**Exercise aim:** Copy out each line of the data below in which "Themen" appears.
::::::::::
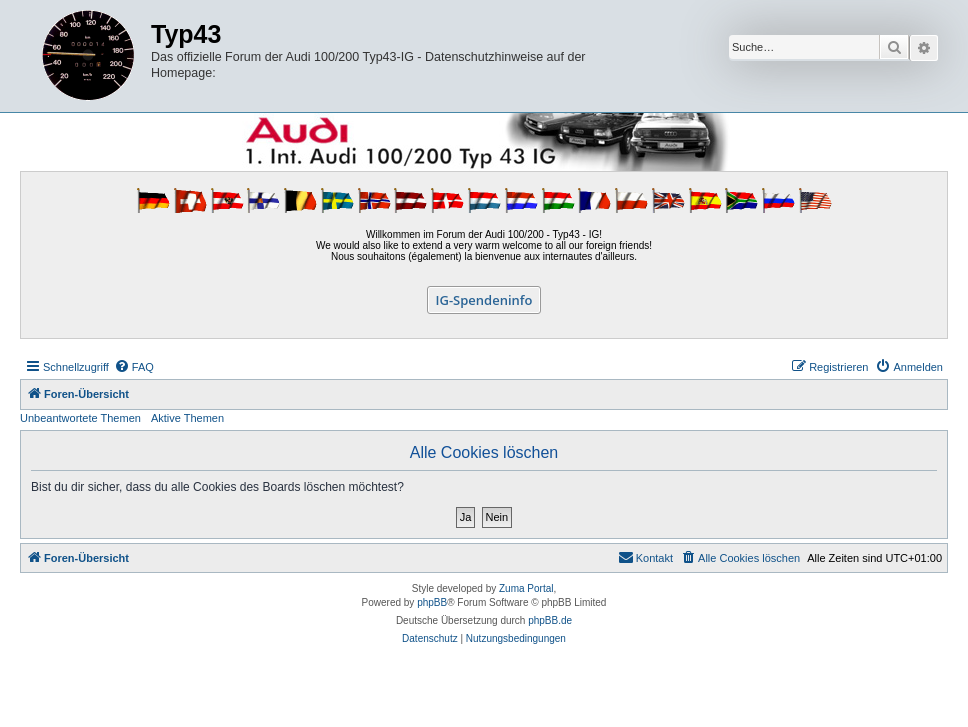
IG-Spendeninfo (484, 300)
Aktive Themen (187, 418)
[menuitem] (134, 367)
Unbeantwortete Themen (80, 418)
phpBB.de (550, 620)
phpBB (432, 602)
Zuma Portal (526, 588)
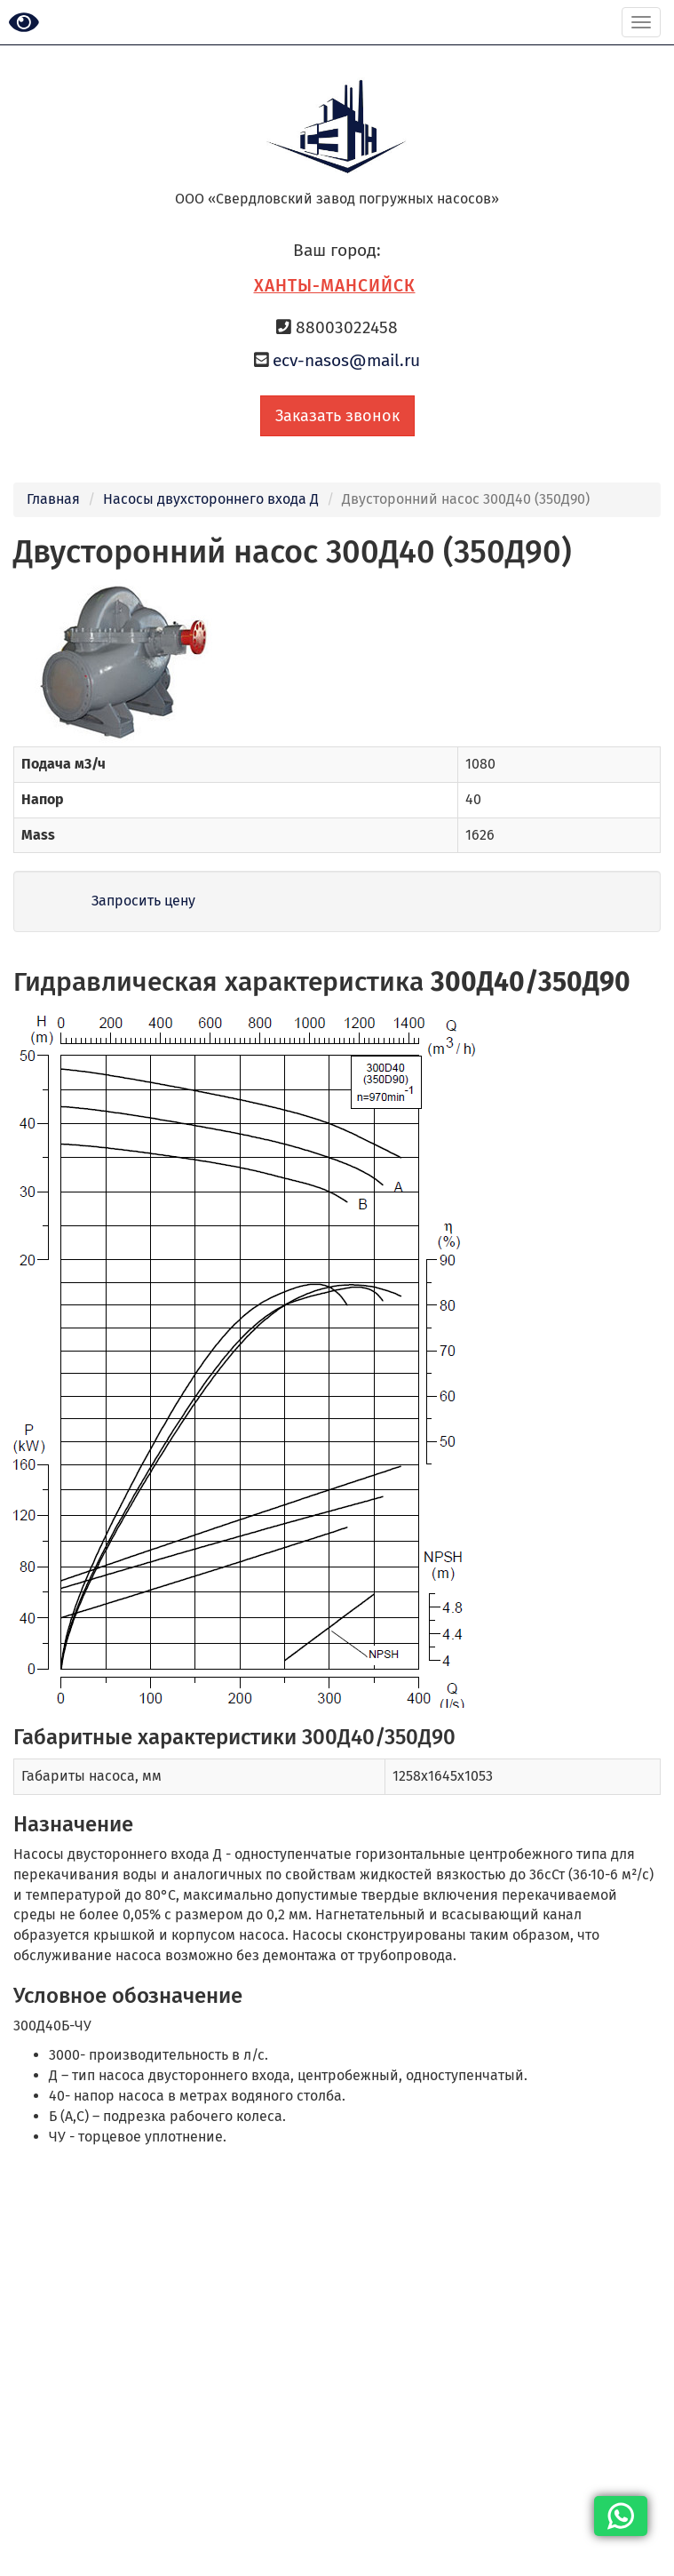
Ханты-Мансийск (335, 285)
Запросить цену (143, 900)
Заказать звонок (337, 416)
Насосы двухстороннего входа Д (211, 498)
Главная (53, 498)
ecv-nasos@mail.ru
::::::::::
**Written response:**
Aktive Themen (187, 418)
Unbeantwortete Themen (80, 418)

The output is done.